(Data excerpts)
++++++++
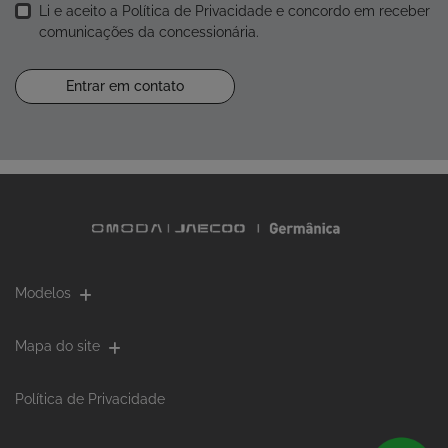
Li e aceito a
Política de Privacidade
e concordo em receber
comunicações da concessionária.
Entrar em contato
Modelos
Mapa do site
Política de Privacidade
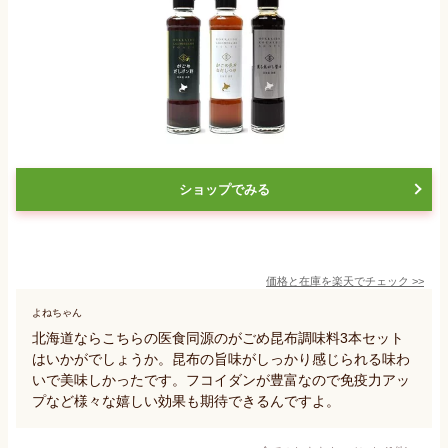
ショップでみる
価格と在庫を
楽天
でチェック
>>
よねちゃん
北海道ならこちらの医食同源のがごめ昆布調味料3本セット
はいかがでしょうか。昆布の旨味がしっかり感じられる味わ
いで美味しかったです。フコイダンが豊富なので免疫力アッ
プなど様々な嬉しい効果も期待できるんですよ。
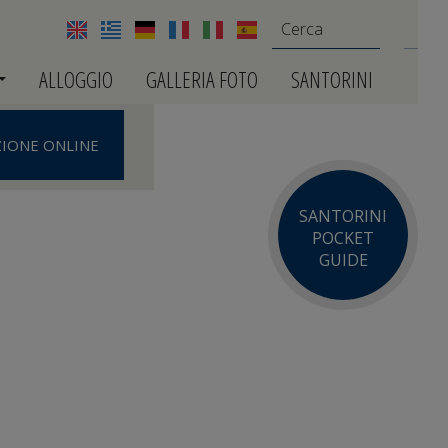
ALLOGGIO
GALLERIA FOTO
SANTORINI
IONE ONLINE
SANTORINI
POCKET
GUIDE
++++++++
Repeat the entries exactly, pictures left out.

Reply to the task —
Li e aceito a
Política de Privacidade
e concordo em receber
comunicações da concessionária.
Entrar em contato
Modelos
Mapa do site
Política de Privacidade
ショップでみる
価格と在庫を
楽天
でチェック
>>
よねちゃん
北海道ならこちらの医食同源のがごめ昆布調味料3本セット
はいかがでしょうか。昆布の旨味がしっかり感じられる味わ
いで美味しかったです。フコイダンが豊富なので免疫力アッ
プなど様々な嬉しい効果も期待できるんですよ。
ALLOGGIO
GALLERIA FOTO
SANTORINI
IONE ONLINE
SANTORINI
POCKET
GUIDE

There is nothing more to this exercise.